Ayer celebramos el Día del Niño y es pertinente reflexionar acerca de los años del esparcimiento y la diversión, aquel tiempo donde el agua que mojaba nuestros cabellos no era una catástrofe. ¿Cuándo fue la última vez que llovió y nos mojamos adrede? Que sentimos gusto y diversión al hacerlo. Hemos perdido esa hermosa costumbre, la de saltar en los profundos charcos de agua y mojar nuestros calcetines, sin que eso importe. Claro ahora nos mojamos, pero por mero descuido, casi por accidente.
Desde luego abrimos nuestros paraguas, vestimos ropa impermeable, colocamos, folders, suéteres, cuadernos, libros, periódicos, bolsas plásticas, casi cualquier objeto, con el único fin de evitar el aguacero. Corremos en la búsqueda desesperada de un refugio, debajo de un techo, en el interior de un vehículo, dentro de un bus, mercado, tienda o supermercado.
Nos esforzamos por evadir la lluvia, odiamos mojar nuestra ropa, arrugar nuestro traje, ensuciar nuestros lustrados zapatos. A veces, cuando nos mojamos, esperamos que sea lo menos posible. Ojala nuestras camisetas tengan algo de seco, porque odiamos temblar y ver como se nos escurre el agua por la frente y las mejillas.
Es casi socialmente inaceptable, el agua solo es permitida en los centros turísticos y en las regaderas calientes, muy calientes, en la calle ¡no! Nos hemos auto impuesto la prohibición de mojarnos bajo la lluvia.
A veces nos mojamos por puro accidente, por desdicha, desfortuna.

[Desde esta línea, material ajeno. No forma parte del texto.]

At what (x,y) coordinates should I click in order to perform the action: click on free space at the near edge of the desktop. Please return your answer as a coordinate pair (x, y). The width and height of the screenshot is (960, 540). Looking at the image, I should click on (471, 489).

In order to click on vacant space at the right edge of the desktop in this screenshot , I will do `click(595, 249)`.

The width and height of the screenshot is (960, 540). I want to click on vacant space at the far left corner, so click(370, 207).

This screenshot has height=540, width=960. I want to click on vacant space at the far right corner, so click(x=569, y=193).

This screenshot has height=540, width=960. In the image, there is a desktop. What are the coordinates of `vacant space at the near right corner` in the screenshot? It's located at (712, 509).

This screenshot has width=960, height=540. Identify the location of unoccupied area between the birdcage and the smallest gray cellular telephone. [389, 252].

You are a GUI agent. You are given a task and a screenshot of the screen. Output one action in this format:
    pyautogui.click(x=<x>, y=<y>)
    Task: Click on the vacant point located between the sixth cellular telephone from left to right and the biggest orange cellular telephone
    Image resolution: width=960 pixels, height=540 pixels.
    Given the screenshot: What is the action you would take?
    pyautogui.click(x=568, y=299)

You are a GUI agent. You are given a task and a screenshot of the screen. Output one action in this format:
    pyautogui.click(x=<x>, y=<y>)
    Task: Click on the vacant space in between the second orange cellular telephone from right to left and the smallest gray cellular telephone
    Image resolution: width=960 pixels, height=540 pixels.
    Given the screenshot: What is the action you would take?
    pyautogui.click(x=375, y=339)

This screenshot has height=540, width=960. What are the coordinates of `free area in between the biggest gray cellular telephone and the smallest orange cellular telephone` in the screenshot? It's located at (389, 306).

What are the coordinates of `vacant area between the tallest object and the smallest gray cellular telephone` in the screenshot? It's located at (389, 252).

La lluvia en nuestras ropas es casi un sinónimo perfecto de fracaso, es una prueba fehaciente de lo horroroso que fue nuestro día.
Llegamos a casa empapados de nuestra frustración, irritados, al borde del precipicio, desolados, tristes y amargados.
No siempre fue así, hubo un tiempo, han pasado tantos inviernos que la memoria parece haberlo olvidado, en que la lluvia en nuestros trajes sastre no fue tan atroz.
Hubo un tiempo, carajo, ha pasado tanto que cuesta mucho recordar, en que el chubasco vespertino se convirtió en un arcoíris y pintó un día gris de mil colores.
Hace cuánto tiempo que el aguacero no nos saca una carcajada elocuente, hace cuánto que no nos entristecemos con la ida del invierno, hace cuánto que no vemos en la lluvia, una sonrisa caudalosa de alegría en el rostro de un amigo.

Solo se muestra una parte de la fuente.